From 66b24f9e8a68a89152dd572ebd4866bb0ac324e8 Mon Sep 17 00:00:00 2001
From: "P. Sai Vinay" <33659563+V1NAY8@users.noreply.github.com>
Date: Mon, 17 Aug 2020 22:40:27 +0530
Subject: [PATCH] Replace MLModel(overwrite) with es_if_exists

---
 CONTRIBUTING.md                               |   3 +-
 README.md                                     |   2 +-
 eland/ml/imported_ml_model.py                 |  41 +++++-
 eland/ml/ml_model.py                          |  12 ++
 .../tests/ml/test_imported_ml_model_pytest.py | 129 ++++++++++++++++--
 eland/utils.py                                |   1 +
 6 files changed, 170 insertions(+), 18 deletions(-)

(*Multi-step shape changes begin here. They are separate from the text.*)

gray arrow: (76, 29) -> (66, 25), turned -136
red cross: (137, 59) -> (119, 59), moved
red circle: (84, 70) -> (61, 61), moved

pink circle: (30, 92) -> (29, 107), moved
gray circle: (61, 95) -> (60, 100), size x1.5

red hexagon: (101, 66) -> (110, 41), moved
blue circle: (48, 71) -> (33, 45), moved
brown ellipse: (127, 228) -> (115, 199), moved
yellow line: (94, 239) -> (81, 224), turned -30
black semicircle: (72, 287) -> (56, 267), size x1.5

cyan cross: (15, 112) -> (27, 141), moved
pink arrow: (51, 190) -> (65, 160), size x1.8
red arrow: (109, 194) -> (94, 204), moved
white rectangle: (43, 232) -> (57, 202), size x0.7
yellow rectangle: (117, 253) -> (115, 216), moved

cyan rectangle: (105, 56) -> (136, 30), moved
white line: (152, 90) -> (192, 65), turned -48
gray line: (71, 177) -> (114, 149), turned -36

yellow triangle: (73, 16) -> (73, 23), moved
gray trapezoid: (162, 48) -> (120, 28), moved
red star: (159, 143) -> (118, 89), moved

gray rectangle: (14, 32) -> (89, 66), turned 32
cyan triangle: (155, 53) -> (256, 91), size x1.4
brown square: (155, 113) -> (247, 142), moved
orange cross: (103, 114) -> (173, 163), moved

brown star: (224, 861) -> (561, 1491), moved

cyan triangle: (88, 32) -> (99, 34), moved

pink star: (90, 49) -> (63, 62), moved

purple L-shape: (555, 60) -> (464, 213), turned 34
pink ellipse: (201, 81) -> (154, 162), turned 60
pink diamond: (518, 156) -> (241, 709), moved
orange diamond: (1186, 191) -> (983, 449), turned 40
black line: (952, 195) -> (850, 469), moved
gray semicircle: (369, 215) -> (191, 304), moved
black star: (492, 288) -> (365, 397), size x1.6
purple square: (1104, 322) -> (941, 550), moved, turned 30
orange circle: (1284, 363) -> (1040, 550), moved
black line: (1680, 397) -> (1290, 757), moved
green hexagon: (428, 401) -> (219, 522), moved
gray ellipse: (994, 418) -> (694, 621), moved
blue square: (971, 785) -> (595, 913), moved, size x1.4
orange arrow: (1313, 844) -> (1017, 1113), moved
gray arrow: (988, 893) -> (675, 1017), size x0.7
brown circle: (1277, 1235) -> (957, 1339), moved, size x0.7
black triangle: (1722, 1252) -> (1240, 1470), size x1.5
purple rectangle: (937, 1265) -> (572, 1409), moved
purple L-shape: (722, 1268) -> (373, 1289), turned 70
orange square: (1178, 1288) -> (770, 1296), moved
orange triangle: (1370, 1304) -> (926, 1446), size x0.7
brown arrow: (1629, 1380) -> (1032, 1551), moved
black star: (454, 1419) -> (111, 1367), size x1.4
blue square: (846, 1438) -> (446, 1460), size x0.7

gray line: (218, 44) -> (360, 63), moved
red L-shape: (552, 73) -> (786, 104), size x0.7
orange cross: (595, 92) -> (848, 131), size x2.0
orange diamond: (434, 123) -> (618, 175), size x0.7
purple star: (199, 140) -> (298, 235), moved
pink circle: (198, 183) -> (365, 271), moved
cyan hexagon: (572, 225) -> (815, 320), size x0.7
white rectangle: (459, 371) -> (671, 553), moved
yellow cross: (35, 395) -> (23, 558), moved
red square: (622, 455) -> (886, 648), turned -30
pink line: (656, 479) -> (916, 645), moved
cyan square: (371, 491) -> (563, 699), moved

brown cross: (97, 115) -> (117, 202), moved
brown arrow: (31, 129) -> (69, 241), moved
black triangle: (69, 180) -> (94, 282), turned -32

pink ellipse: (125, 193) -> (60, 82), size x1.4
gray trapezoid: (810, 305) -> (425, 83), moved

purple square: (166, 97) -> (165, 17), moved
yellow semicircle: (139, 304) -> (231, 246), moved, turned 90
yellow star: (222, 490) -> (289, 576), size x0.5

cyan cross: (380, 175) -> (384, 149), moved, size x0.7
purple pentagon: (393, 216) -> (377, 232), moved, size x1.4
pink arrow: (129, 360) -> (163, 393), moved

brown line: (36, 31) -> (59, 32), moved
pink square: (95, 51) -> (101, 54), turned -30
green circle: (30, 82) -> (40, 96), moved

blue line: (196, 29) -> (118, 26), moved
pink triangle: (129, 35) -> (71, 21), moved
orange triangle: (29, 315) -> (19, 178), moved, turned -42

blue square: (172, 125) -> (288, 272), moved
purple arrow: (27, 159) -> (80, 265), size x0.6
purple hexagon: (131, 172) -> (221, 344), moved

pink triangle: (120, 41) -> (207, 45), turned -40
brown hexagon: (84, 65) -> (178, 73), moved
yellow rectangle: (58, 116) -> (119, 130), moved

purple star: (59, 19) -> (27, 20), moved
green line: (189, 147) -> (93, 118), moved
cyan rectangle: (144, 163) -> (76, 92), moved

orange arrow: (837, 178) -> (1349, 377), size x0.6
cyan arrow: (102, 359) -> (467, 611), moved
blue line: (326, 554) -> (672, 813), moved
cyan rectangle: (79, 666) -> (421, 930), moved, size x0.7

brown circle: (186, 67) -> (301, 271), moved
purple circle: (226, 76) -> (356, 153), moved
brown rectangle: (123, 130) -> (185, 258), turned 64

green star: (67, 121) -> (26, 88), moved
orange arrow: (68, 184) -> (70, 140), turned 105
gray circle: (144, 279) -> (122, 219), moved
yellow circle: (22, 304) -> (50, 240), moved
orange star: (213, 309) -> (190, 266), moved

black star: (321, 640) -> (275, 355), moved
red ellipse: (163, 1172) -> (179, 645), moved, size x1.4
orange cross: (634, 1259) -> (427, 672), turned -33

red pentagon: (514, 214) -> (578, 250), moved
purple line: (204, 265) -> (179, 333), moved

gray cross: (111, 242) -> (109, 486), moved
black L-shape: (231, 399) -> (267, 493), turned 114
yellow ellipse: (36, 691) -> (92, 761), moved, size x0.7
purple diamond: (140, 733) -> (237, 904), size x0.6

diff --git a/CONTRIBUTING.md b/CONTRIBUTING.md
index 3962c07..7d85db3 100644
--- a/CONTRIBUTING.md
+++ b/CONTRIBUTING.md
@@ -151,7 +151,8 @@ currently using a minimum version of PyCharm 2019.2.4.
     Tools\'-\>\'Docstring format\' to `numpy`
 -   Install development requirements. Open terminal in virtual
     environment and run `pip install -r requirements-dev.txt`
--   Setup Elasticsearch instance (assumes `localhost:9200`), and run
+-   Setup Elasticsearch instance with docker `ELASTICSEARCH_VERSION=elasticsearch:7.x-SNAPSHOT .ci/run-elasticsearch.sh` and check `http://localhost:9200`
+- Run
     `python -m eland.tests.setup_tests` to setup test environment -*note
     this modifies Elasticsearch indices*
 -   Install local `eland` module (required to execute notebook tests)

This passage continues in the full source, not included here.